Em 1980, o Vaticano divulgou uma Declaração sobre Eutanásia, onde
existe a proposta do duplo efeito e a da descontinuação de tratamento
considerado fútil.
Em 1981, a Corte de Rotterdam
revisou e estabeleceu os critérios para o auxílio à morte. Em 1990, a
Real Sociedade Médica dos Países Baixos e o Ministério da Justiça estabeleceram
uma rotina de notificação para os casos de eutanásia, sem
torná-la legal, apenas isentando o profissional de procedimentos criminais.

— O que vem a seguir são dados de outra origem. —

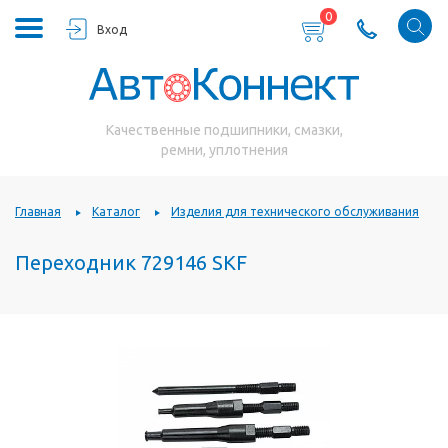
0
Вход
Качественные подшипники, смазки,
ремни, уплотнения
Главная
Каталог
Изделия для технического обслуживания
Переходник 729146 SKF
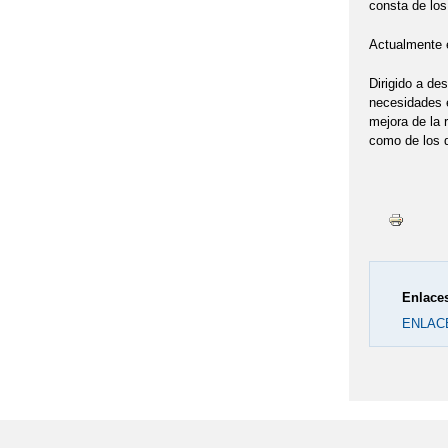
consta de los
Actualmente 
Dirigido a de
necesidades e
mejora de la 
como de los d
Enlaces
ENLAC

Em 1991, houve uma tentativa
frustrada de introduzir a eutanásia no Código Civil da Califórnia/EEUU. Neste mesmo ano a
Igreja Católica, através de uma Carta
do Papa João Paulo II aos bispos,
reiterou a sua posição contrária ao aborto e a eutanásia, destacando a
vigilância que as escolas e hospitais católicos deveriam exercer na discussão
destes temas.
Os Territórios do Norte da Austrália, em
1996, aprovaram uma lei que possibilita formalmente a eutanásia. Meses após
esta lei foi revogada, impossibilitando a realização da eutanásia na Austrália.

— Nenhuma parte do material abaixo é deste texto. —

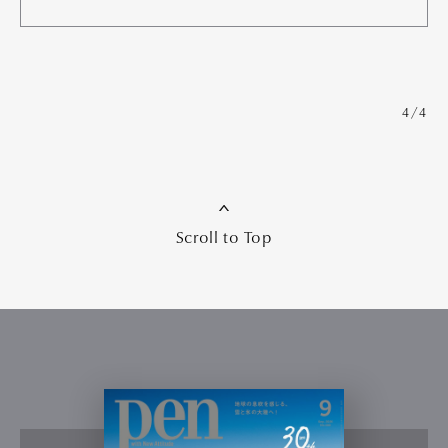
4/4
Scroll to Top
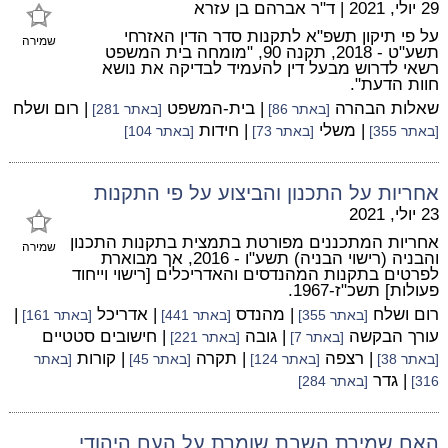
29 יולי, 2021
|
ד"ר אברהם בן עזרא
על פי תיקון תשפ"א לתקנות סדר הדין האזרחי
שמירה
תשע"ט - 2018, תקנה 90, "מומחה בית המשפט
רשאי לדרוש מבעל דין להעמיד לבדיקה את נושא
חוות הדעת".
שאלות הבהרה
| בית-המשפט
| רום ושלח
[באתר 86]
[באתר 281]
| משלי
| חידות
[באתר 355]
[באתר 73]
[באתר 104]
אחריות על התכנון והביצוע על פי התקנות
23 יולי, 2021
אחריות המתכננים מפורטת בתמצית בתקנות התכנון
שמירה
והבניה (רישוי הבניה) תשע"ו - 2016, אך מבוארת
לפרטים בתקנות המהנדסים והאדריכלים [רישוי וייחוד
פעולות] תשכ"ז-1967.
רום ושלח
| מהנדס
| אדריכל
|
[באתר 355]
[באתר 441]
[באתר 161]
עורך הבקשה
| גובה
| חישובים סטטיים
[באתר 7]
[באתר 221]
| רצפה
| תקרה
| קורות
[באתר 38]
[באתר 124]
[באתר 45]
[באתר
| גדר
316]
[באתר 284]
האם שמירת השבת שומרת על העם היהודי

Em 1996, foi proposto um projeto
de lei no Senado Federal (projeto de lei 125/96), instituindo a possibilidade
de realização de procedimentos de eutanásia no Brasil. A sua avaliação nas
comissões especializadas não prosperou.
Em maio de 1997 a Corte Constitucional da Colômbia estabeleceu que "ninguém pode
ser responsabilizado criminalmente por tirar a vida de um paciente terminal que
tenha dado seu claro consentimento". Esta
posição estabeleceu um grande debate nacional entre as correntes favoráveis e
contrárias. Vale destacar que a Colômbia foi o primeiro país sul-americano a
constituir um Movimento de Direito à Morte, criado em 1979.
Em outubro de 1997 o estado do
Oregon, nos Estados Unidos, legalizou o suicídio
assistido, que foi interpretado erroneamente, por muitas pessoas e meios de
comunicação, como tendo sido autorizada a prática da eutanásia.

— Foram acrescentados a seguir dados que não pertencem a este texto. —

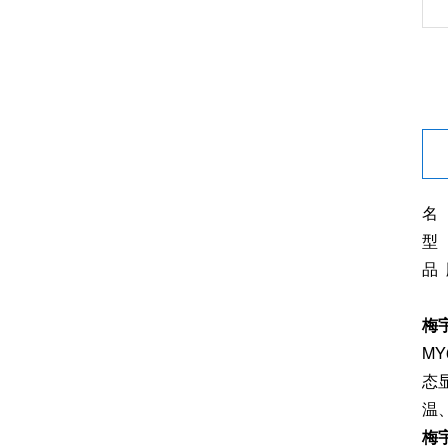
名
型 
品
梅
M
态
温
梅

Em novembro de 2000 a Câmara de
Representantes dos Países Baixos aprovou, com uma parte do plenário se
manifestando contra, uma legislação sobre morte assistida. Esta lei permitirá
inclusive que menores de idade possam solicitar este procedimento. Falta ainda
a aprovação pelo Senado, mas a aprovação é dada como certa. Esta lei
apenas torna legal um procedimento que já era consentido pelo Poder Judiciário
holandês. A repercussão mundial foi muito grande com forte posicionamento do
Vaticano afirmando que esta lei atenta contra a dignidade humana.